= Problem =
Would you please copy each line below that includes the string "Corporation"?

= Given information =
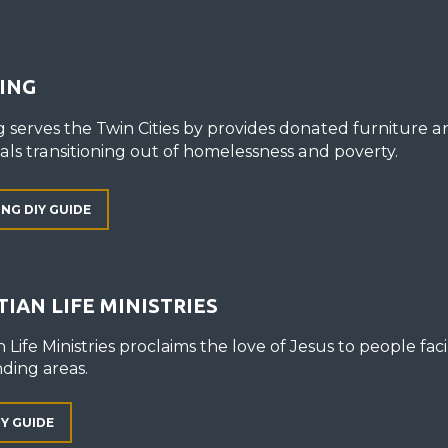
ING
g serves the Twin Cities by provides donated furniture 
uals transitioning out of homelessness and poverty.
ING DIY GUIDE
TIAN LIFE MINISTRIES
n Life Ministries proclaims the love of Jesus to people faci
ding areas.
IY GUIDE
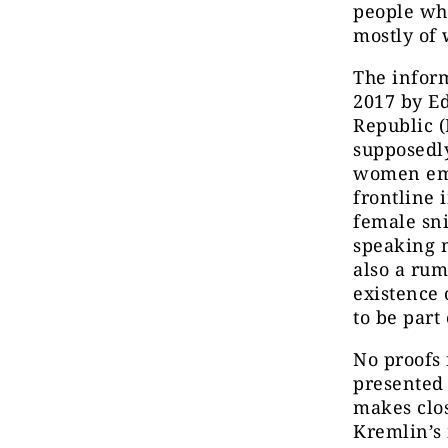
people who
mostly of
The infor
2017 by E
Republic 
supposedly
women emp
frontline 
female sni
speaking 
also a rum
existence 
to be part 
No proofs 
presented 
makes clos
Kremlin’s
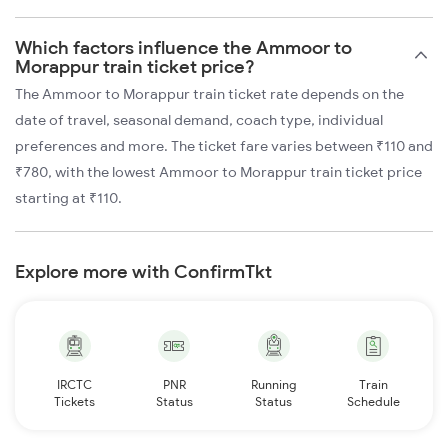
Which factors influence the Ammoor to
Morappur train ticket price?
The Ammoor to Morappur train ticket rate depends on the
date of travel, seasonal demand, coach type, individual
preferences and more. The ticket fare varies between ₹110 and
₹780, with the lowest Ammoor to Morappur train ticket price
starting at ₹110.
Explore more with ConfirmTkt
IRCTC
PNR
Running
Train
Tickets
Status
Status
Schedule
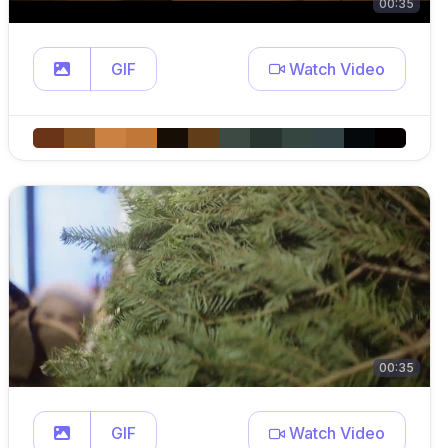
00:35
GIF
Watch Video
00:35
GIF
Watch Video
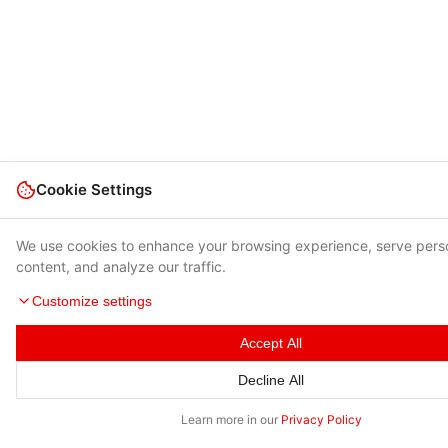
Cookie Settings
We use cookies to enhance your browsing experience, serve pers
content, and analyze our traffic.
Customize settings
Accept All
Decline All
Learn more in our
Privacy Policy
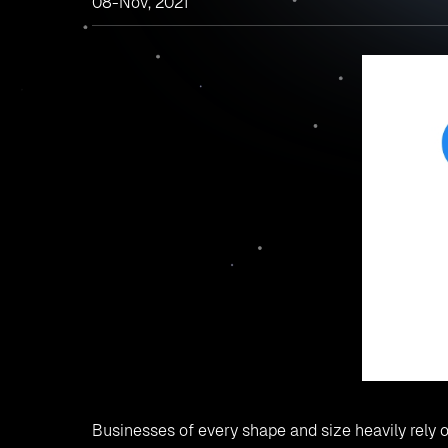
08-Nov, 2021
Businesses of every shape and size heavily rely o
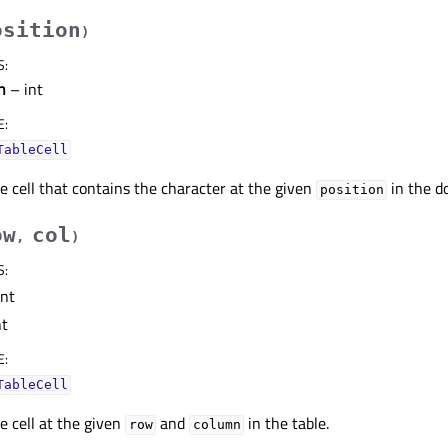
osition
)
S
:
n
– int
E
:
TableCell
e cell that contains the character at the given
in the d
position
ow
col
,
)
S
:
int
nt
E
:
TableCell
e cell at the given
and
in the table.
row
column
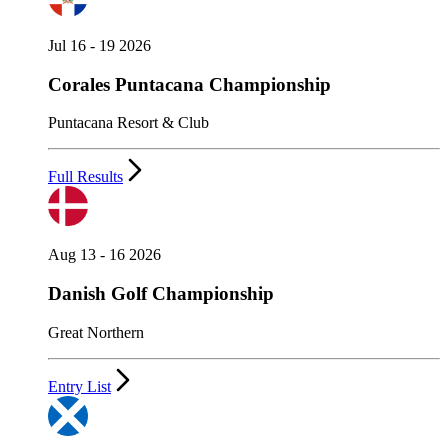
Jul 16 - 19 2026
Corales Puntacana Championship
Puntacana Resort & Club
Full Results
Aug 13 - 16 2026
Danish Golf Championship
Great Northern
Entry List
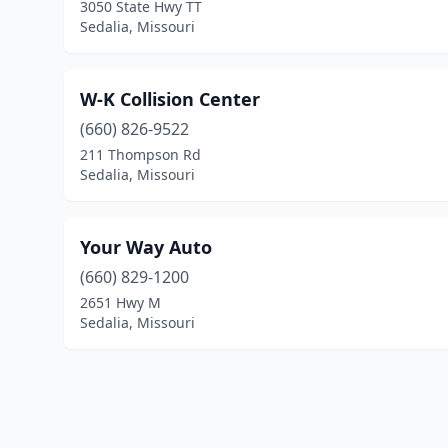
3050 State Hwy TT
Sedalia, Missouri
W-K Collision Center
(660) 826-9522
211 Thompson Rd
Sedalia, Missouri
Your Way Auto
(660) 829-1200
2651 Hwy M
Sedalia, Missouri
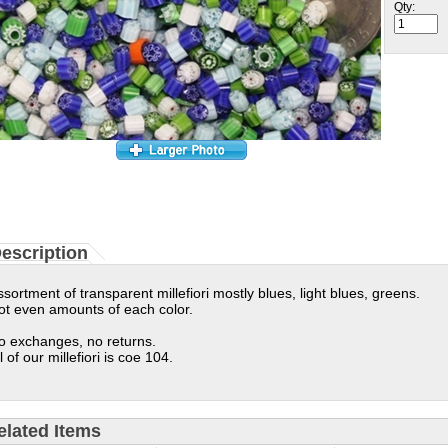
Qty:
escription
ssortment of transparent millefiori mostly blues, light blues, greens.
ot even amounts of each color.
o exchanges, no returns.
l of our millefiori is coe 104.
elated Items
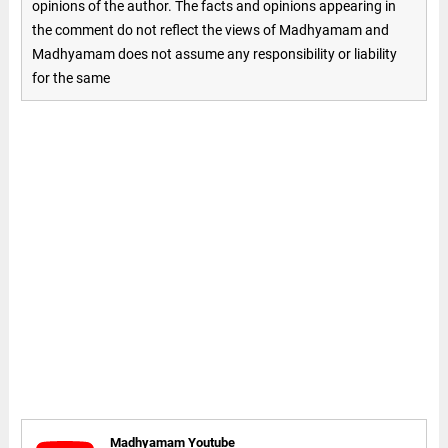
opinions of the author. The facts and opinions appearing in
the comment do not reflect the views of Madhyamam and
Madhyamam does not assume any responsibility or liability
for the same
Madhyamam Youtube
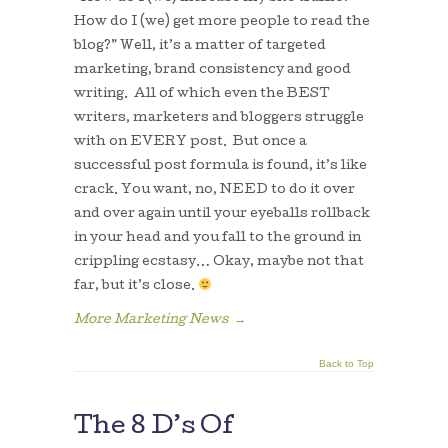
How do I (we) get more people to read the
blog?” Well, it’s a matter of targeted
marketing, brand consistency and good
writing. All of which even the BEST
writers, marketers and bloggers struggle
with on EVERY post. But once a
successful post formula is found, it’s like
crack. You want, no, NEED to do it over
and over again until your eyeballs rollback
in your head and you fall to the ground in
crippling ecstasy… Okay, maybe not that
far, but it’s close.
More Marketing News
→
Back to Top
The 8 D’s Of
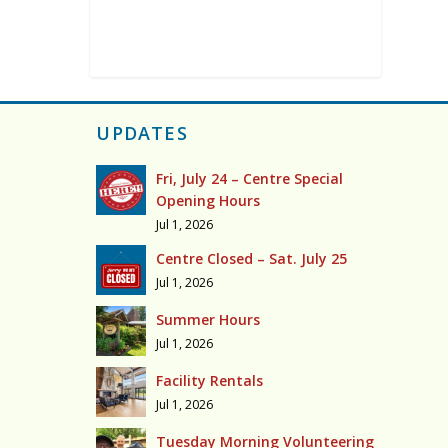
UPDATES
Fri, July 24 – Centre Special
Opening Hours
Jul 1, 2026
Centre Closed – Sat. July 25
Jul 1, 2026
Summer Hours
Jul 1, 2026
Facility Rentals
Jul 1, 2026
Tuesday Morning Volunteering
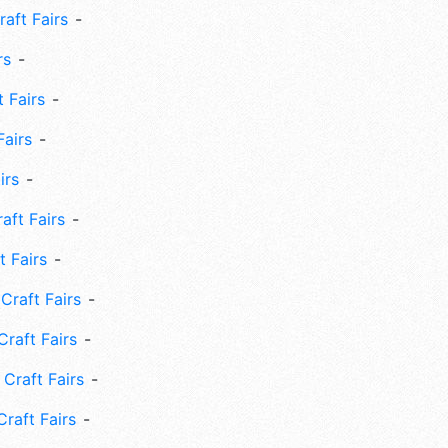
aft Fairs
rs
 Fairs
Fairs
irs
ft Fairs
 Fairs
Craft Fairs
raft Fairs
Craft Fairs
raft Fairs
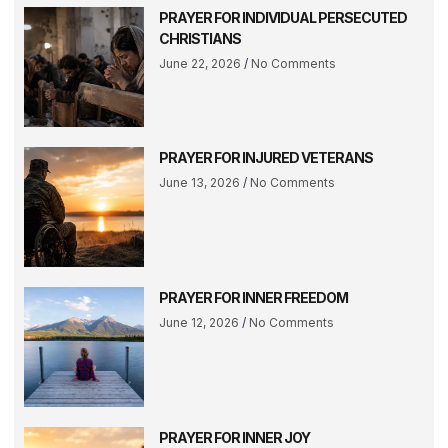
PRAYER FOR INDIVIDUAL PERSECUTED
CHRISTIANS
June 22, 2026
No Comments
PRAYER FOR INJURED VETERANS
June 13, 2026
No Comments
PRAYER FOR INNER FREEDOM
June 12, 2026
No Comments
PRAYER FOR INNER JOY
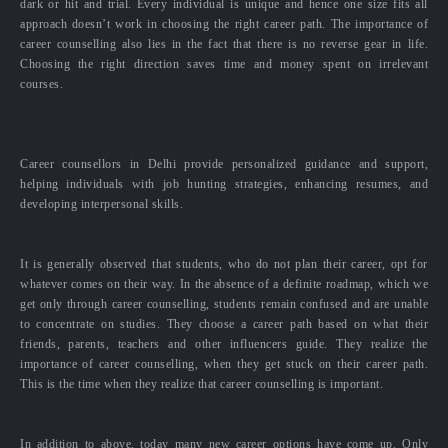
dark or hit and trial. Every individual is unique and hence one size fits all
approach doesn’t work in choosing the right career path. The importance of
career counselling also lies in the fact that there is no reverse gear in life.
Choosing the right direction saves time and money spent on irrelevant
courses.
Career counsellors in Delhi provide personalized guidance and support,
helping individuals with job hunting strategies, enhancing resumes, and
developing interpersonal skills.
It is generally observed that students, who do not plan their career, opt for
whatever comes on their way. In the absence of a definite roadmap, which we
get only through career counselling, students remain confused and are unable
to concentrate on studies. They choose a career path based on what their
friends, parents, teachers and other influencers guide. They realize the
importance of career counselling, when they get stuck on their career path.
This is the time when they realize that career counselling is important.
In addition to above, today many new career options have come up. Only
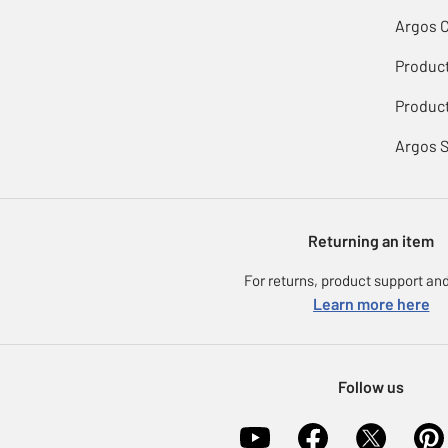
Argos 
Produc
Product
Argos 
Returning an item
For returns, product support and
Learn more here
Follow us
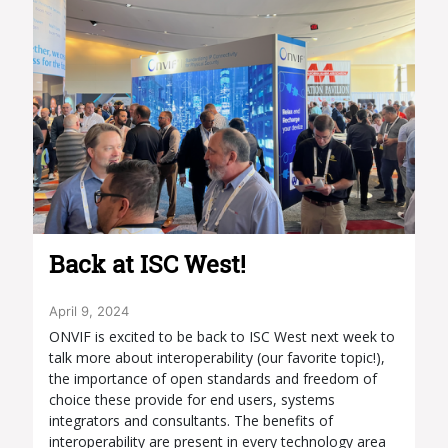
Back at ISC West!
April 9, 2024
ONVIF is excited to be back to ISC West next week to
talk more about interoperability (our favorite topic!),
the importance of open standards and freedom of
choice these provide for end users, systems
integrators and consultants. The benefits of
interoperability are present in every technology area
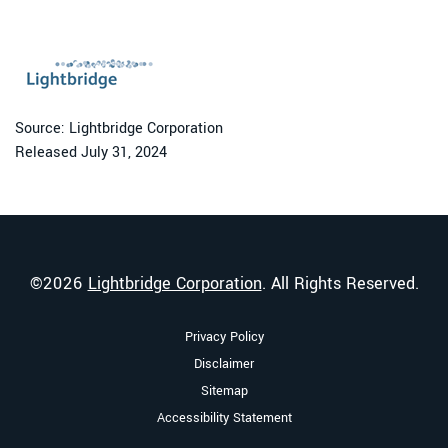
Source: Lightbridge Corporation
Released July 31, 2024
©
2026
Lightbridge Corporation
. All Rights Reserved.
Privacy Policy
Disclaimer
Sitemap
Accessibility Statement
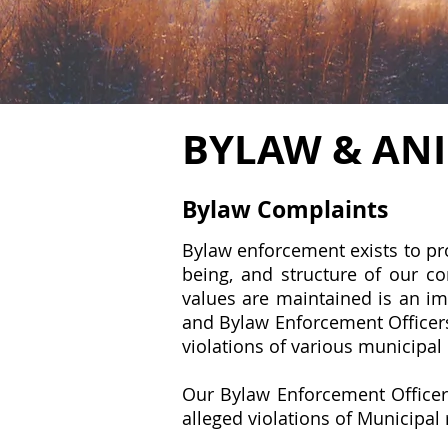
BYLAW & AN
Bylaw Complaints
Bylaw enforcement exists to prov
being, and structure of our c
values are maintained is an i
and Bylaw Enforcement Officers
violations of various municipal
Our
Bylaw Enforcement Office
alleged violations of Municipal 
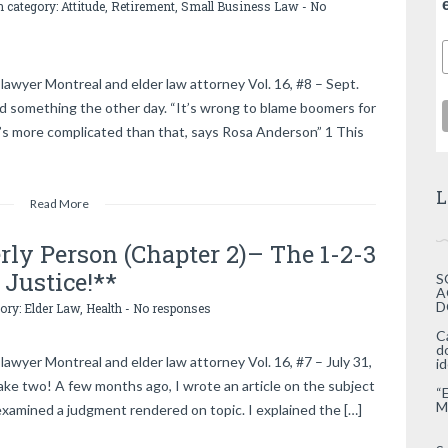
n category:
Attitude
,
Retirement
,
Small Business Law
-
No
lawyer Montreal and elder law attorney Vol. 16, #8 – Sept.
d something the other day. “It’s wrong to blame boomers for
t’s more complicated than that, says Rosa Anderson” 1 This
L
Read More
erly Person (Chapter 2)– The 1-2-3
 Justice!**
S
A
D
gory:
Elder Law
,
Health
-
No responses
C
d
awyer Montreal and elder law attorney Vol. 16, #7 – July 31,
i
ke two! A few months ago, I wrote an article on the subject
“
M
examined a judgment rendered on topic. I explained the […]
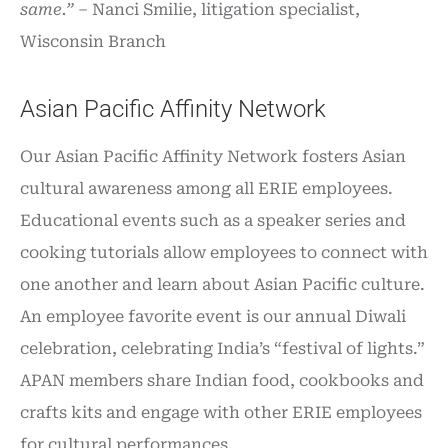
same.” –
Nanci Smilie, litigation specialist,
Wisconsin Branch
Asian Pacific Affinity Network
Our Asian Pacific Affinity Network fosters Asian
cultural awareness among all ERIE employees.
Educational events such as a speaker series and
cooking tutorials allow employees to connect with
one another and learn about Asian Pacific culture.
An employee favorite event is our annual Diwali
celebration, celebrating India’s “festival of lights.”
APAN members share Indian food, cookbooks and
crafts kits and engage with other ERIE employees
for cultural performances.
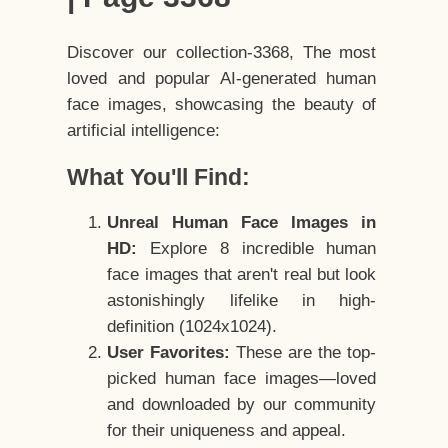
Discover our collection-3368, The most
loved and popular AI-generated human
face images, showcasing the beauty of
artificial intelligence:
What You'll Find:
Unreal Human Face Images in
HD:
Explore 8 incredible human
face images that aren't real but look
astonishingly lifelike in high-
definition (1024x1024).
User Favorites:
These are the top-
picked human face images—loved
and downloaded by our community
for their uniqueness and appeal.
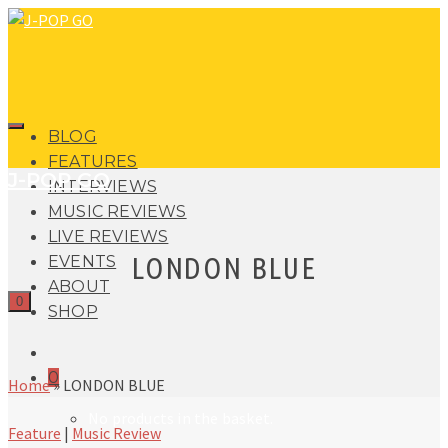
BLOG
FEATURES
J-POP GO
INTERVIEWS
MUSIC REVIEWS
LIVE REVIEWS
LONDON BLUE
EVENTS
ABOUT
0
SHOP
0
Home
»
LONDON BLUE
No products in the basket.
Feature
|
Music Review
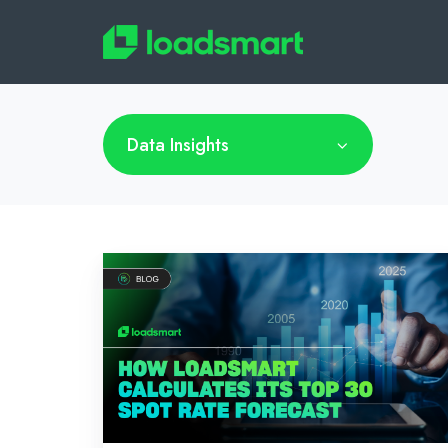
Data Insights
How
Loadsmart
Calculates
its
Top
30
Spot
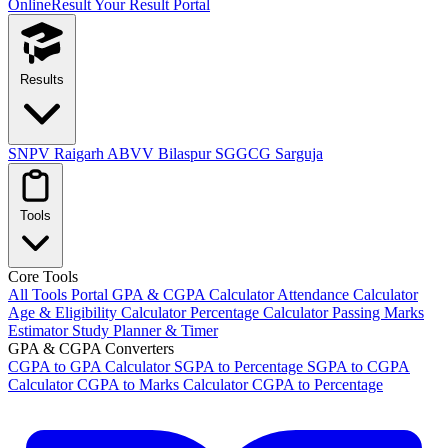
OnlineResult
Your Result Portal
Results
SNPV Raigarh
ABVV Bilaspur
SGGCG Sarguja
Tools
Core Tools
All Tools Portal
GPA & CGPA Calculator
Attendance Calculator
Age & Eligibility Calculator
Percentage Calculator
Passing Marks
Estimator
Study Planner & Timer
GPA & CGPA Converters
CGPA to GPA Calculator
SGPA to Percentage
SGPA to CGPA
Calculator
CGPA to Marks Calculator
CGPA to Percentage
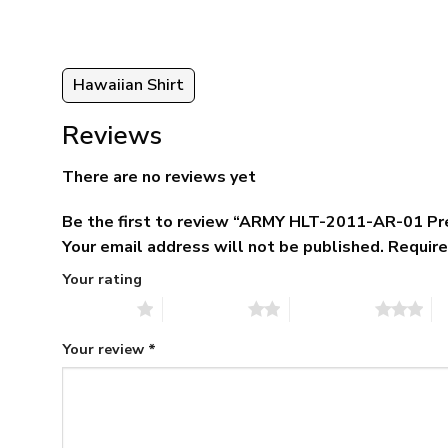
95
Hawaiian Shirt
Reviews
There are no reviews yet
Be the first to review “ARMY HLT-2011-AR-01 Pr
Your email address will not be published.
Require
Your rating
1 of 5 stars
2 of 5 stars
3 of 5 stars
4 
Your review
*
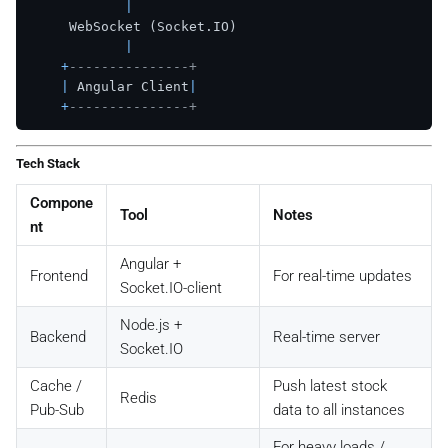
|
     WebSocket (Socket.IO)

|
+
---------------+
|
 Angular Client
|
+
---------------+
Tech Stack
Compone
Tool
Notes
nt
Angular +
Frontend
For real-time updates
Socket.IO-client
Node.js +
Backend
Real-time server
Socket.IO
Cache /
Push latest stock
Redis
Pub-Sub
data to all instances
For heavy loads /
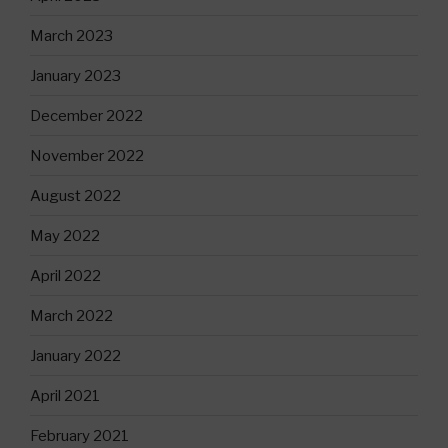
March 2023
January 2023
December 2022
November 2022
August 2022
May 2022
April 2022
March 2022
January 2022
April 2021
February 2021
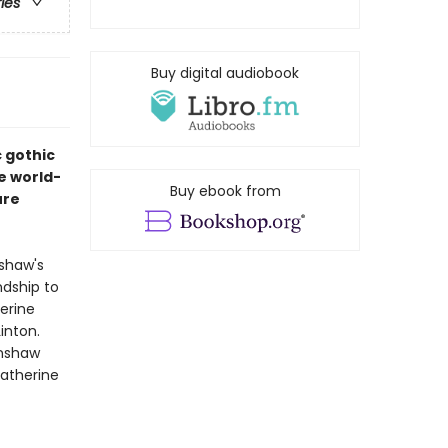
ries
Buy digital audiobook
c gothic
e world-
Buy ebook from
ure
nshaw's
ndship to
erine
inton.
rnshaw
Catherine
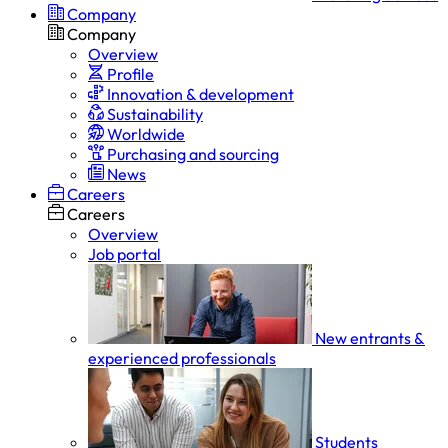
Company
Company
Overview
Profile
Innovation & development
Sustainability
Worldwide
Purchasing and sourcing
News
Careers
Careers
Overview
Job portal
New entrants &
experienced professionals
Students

= Solution =
Source: Lightbridge Corporation
Lightbridge Corporation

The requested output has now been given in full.